Extended Figure 8. Complement and atherosclerosis.

(a) Expression microarray analyses of aortas. Heatmaps show GO terms leukocyte migration, complement activation, phagocytosis, and cellular response to lipid. 6 weeks WT (n=3 mice); 32 weeks WT (n=3); 6 weeks ApoE-/- (n=3); 32 weeks ApoE-/- (n=3); (b) aorta alternative complement pathway genes (factor B, factor H, factor D) mRNA expression in 6 weeks and 32 weeks old WT and ApoE-/- mouse aortas. 6 weeks WT (n=3 mice); 32 weeks WT (n=3); 6 weeks ApoE-/- (n=3); 32 weeks ApoE-/- (n=3); (c-d) plasma cholesterol and body weight; (e-f) blood leukocytes and percentage. For c-f, control (11 mice); C5 siRNA (12 mice). (g) blood CD4+ T cells, CD8+ T cells, and B220+ B cells by flow cytometry. Control (6 mice); C5 siRNA (6 mice). (h) super-resolution microscopy shows colocalization of C1q (green) and ApoE (red) in human atherosclerotic plaque.

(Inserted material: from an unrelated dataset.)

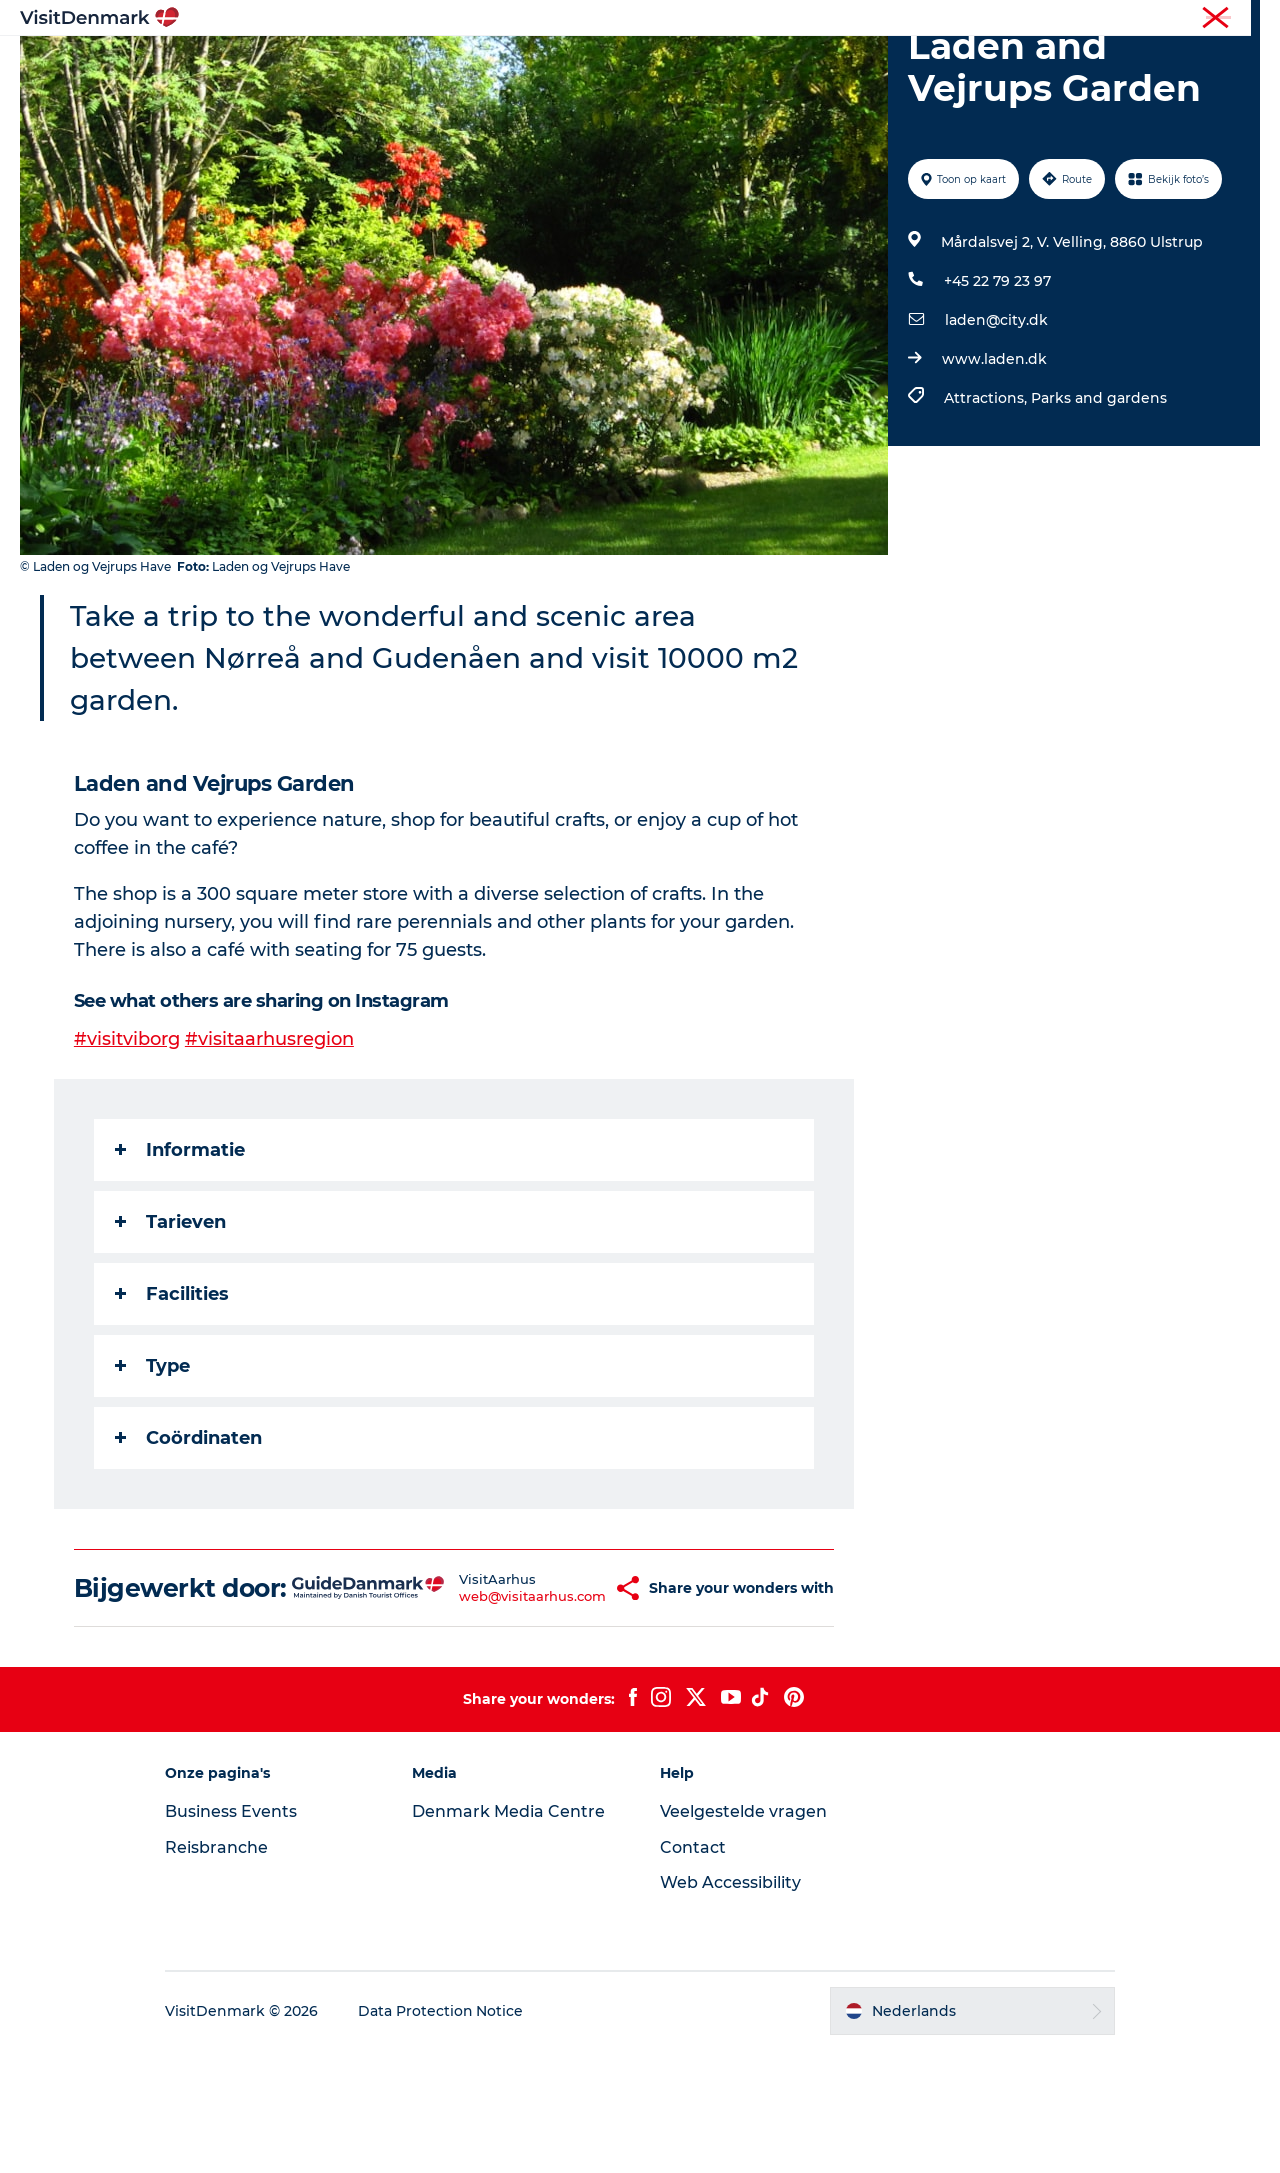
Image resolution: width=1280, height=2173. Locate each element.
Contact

Representative images from at least 3 biologically independent mouse samples. Bar 5 µm. Data in b,c,d,e,f,g represent means ± SEM; Two-tailed Student's t-test was applied to c.d.e.f.g; one-way ANOVA with Tukey posttest was applied to b; abbreviations: WBC, white blood cells; RBC, red blood cells; PLT, platelets; LYM, lymphocytes; MO, monocytes; GRA, granulocytes. Gene names and statistics in supplementary Table 8.

Extended Figure 9. Graphical presentation of the body of in vivo data.

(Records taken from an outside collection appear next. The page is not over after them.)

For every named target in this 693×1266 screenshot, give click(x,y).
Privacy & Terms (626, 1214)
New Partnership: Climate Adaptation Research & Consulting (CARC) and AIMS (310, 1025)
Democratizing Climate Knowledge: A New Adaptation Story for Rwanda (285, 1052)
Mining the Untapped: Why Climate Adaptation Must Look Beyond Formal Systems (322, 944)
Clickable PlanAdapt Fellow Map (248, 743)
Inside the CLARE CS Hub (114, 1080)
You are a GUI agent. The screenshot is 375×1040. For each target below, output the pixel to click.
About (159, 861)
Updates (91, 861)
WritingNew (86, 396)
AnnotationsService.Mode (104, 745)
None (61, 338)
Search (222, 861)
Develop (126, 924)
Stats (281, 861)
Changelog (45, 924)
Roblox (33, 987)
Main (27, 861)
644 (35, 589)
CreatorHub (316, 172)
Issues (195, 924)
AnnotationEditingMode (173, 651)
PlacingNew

(a) Pleiotropic impacts of single ApoE or single C1q molecules in brain as reported by others. Microglia cells are the major source of brain C1q. In response to Aβ plaques, resting microglia cells differentiate into plaque-associated microglia cells. Single actions of ApoE and C1q have been reported to be involved in multiple pathways as indicated in the Figure. Inactive C1q (yellow), activated C1q (red). (b) Graphical presentation of the body of in vivo data. Three types of unresolvable inflammatory conditions were studied in 7 mouse models and in translational studies of human tissues, i.e. choroid plexus, aorta, and brain parenchyma.